The queen bee broods her first clutch of eggs, just like a bird.  Who'd have thought it?  Mated in the autumn, she survives the winter alone, and in spring finds herself a nest site.  There she collects a ball of pollen almost as large as her own body, builds a little wax cup which she provisions with nectar to keep her going, lays her first eggs on the pollen mass, and sits on it for four or five days to keep it warm until the eggs hatch.

Meanwhile, I am grappling with the realisation that I have committed myself to doing four talks in the next  month.  Well, actually the next three weeks and two days.  I am supposed to be talking to a garden club next Tuesday about beekeeping, including forage.  I haven't written the talk yet, or jarred up any honey to sell.  It requires no research as such, since I will only speak about things I already know, and I have done general beekeeping talks before, but not for some time, so I need to plan the running order and make a checklist of equipment to take.  The beehive I want to use to show them what a hive looks like is currently in the apiary, I hope still sans bees, so I need to retrieve that as well.

Then at the weekend I'm due to do a talk on gardening for wildlife, specifically birds and insects, as part of the annual autumn jamboree at work.  I'm doing it on Saturday and Sunday, so by Sunday I'll have had some practice, since at the moment I haven't written that one either, or worked out what props I'll need.  I know pretty much what I want to say, so it is a question of preparing some bullet points to focus my mind so that I don't go rambling round in repetitive or disjointed circles.

Then I'm doing another gardening talk, this time on bulbs, to be done from slides.  I have started preparing the slides, but not finished, so had better get my skates on.  They are a nice group, whom I've spoken to several times before.  When the organiser rang and asked me whether I could talk on bulbs I warned her that I was not a bulb specialist, and that the subtle differences between a hundred different sorts of snowdrop were not my forte, but it turned out that they wanted ideas on reliable bulbs to use in the garden throughout the year, apart from daffodils, which everybody already knows about.  I do not possess a collection of bulb images, but if people don't want me to use their pictures they shouldn't put them on the internet.  I wouldn't risk it with a website, but a one-off performance in a village hall should be fine.  The main limitation is in finding pictures that are roughly the right size.

I round off with a talk on autumn gardening, using actual plants.  This will be fine provided that work doesn't let me down and not have anything in stock that looks half decent for the time of year. Berries, autumn leaf colour, late flowers, coloured stems, supplemented with a few seed heads from my own garden.  I've never yet been stuck for lack of material, and using actual plants chosen on the day rather than prepared slides means that it is always different, and maybe fresher than if I'd talked from that script a dozen times before.  It can be frustrating, though, to find that something I really wanted to use has just sold out and there is none left in the plant centre to take with me.

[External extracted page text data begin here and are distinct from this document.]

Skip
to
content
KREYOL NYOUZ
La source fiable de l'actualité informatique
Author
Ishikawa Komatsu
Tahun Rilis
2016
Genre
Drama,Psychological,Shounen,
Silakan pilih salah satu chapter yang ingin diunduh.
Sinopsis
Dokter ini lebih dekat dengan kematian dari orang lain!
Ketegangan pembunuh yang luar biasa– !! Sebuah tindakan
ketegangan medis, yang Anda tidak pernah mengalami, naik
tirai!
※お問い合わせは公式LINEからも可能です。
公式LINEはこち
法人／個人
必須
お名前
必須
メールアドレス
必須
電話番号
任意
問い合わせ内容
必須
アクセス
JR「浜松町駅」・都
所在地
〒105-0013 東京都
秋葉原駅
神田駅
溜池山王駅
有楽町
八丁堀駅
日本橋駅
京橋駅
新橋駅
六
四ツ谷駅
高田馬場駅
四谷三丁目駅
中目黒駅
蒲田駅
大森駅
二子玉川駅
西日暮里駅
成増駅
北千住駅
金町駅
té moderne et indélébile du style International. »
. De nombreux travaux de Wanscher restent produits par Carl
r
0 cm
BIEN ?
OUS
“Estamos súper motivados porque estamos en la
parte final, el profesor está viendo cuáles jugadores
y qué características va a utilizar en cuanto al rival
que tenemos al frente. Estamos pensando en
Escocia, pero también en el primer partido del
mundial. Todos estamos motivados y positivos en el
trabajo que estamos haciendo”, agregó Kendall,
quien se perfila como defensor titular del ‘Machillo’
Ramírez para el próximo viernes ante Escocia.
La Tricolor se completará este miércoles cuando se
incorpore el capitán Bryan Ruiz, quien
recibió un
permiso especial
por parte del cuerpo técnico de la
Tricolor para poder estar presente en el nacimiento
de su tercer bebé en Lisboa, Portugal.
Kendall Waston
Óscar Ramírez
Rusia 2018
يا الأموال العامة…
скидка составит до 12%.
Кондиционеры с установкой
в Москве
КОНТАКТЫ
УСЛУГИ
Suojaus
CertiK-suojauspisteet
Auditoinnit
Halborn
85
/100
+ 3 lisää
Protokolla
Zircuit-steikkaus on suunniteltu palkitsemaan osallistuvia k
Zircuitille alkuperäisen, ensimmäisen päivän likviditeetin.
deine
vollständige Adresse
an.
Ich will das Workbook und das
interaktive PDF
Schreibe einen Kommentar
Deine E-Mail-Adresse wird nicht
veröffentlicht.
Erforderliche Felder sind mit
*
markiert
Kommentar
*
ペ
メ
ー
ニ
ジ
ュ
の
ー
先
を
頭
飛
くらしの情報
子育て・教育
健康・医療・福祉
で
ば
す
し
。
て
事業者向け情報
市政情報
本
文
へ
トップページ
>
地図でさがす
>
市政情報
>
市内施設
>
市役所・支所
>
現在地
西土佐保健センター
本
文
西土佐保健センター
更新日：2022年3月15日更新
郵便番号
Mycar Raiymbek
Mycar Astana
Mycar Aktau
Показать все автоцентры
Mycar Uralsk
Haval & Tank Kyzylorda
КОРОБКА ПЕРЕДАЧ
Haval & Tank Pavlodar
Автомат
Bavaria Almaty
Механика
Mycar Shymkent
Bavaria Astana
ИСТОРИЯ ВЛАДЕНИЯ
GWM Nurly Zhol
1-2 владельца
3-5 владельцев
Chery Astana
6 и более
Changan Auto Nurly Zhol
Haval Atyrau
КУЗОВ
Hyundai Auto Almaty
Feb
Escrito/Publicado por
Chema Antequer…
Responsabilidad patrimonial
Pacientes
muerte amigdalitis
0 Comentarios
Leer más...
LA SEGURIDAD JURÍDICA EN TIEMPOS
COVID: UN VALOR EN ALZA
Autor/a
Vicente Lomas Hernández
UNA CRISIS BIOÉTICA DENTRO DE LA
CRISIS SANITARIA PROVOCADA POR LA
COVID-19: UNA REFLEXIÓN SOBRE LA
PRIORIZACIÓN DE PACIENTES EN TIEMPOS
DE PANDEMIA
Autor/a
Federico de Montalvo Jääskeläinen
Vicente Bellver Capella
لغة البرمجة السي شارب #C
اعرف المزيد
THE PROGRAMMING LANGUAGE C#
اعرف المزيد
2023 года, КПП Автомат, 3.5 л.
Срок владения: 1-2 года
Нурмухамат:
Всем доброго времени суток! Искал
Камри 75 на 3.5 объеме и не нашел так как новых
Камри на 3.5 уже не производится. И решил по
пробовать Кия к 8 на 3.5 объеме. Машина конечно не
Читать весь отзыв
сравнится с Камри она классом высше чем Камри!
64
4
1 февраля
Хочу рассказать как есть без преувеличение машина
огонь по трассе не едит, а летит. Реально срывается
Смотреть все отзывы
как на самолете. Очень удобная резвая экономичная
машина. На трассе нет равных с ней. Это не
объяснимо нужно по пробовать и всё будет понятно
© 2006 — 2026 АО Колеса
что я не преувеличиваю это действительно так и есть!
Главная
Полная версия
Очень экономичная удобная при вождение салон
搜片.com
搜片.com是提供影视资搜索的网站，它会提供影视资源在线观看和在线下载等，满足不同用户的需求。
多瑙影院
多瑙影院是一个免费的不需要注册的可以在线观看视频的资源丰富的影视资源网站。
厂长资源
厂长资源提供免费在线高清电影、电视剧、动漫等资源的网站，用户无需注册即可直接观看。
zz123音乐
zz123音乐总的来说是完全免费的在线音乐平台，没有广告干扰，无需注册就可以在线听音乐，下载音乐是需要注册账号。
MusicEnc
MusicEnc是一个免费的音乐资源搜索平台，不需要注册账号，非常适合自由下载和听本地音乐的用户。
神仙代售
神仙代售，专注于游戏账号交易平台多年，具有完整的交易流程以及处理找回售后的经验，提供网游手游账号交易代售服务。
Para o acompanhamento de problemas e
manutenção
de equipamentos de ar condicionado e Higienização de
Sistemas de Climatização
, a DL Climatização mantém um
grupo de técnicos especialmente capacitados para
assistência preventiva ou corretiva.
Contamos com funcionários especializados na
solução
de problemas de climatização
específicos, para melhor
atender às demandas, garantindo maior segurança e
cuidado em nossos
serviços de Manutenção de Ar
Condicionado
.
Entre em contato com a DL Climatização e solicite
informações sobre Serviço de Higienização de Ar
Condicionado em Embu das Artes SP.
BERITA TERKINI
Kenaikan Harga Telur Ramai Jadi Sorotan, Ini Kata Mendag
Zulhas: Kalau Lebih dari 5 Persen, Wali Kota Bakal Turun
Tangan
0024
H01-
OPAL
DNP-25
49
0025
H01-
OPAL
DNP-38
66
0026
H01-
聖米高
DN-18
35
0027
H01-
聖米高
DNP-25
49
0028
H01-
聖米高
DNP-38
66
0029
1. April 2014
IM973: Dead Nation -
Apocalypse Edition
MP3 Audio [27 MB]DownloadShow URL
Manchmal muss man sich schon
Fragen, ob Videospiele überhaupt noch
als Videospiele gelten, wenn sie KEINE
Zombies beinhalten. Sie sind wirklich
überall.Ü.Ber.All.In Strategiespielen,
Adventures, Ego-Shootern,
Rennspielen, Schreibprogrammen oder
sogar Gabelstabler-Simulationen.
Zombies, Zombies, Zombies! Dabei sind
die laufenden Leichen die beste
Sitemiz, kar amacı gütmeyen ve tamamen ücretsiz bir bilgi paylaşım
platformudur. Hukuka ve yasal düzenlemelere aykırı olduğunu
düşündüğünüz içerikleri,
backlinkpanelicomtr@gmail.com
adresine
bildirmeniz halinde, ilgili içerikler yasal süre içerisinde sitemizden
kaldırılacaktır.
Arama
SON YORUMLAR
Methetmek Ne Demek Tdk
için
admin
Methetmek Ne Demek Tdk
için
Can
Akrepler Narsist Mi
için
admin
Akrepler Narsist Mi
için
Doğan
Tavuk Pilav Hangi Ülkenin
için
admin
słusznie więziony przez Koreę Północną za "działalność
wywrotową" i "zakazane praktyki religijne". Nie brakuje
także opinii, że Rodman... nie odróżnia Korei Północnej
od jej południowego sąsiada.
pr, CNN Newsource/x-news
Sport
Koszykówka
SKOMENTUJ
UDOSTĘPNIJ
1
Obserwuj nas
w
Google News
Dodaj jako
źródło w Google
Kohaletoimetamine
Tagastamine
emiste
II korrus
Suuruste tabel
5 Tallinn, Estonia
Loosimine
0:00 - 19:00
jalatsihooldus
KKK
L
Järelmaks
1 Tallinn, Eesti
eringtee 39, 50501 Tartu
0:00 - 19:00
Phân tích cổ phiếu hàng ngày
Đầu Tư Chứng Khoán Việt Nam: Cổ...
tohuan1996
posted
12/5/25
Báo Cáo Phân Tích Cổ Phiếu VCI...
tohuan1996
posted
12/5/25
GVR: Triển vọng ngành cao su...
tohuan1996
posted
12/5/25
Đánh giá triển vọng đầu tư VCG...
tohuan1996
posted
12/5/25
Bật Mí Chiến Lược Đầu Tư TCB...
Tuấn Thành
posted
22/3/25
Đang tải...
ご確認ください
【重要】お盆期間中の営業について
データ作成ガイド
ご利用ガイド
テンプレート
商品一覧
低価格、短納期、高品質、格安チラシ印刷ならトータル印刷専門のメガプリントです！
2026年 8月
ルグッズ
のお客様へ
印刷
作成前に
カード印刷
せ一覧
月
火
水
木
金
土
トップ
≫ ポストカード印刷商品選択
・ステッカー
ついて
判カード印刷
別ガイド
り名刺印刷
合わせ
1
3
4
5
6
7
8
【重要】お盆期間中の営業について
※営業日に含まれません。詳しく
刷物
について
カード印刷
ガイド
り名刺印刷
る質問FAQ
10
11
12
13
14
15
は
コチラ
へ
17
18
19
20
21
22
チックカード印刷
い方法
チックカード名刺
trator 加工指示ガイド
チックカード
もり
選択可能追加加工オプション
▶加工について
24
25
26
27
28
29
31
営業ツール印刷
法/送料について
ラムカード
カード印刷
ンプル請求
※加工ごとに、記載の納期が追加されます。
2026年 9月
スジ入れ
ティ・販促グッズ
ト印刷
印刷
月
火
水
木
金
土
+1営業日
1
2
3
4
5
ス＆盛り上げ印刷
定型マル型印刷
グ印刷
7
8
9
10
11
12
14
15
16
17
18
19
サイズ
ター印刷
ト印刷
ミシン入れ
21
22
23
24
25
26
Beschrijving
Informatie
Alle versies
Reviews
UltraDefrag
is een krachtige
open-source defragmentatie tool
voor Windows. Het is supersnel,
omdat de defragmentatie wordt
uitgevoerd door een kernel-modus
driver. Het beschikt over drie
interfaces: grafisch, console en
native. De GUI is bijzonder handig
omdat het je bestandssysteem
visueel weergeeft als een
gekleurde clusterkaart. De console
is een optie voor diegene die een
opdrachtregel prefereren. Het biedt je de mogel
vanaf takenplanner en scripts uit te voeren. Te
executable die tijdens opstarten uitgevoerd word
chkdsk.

The question is, why do them?  Well, I enjoy it, which probably means I am at heart a great big show-off.  And it keeps my hand in.  Having talked for a living as part of my City incarnation, and had some expensive presentation training, it seemed like a skill worth keeping up on my CV.  Not that it does me any good in my present job.  My employers are quite happy that I'll help fill the programme for their open weekend, but it won't result in an extra penny in my pay packet, versus spending the weekend on the till.  I might get a talk request from a garden club off the back of it, though, and anyway wildlife gardening is a subject dear to my heart, and if I can convince one or two customers to rethink the way they garden, or at least tweak it, so much the better.  Doing a few garden club talks a year doesn't make a great financial difference, in the great scheme of things, but at the margin it helps offset the cost of two quite expensive hobbies.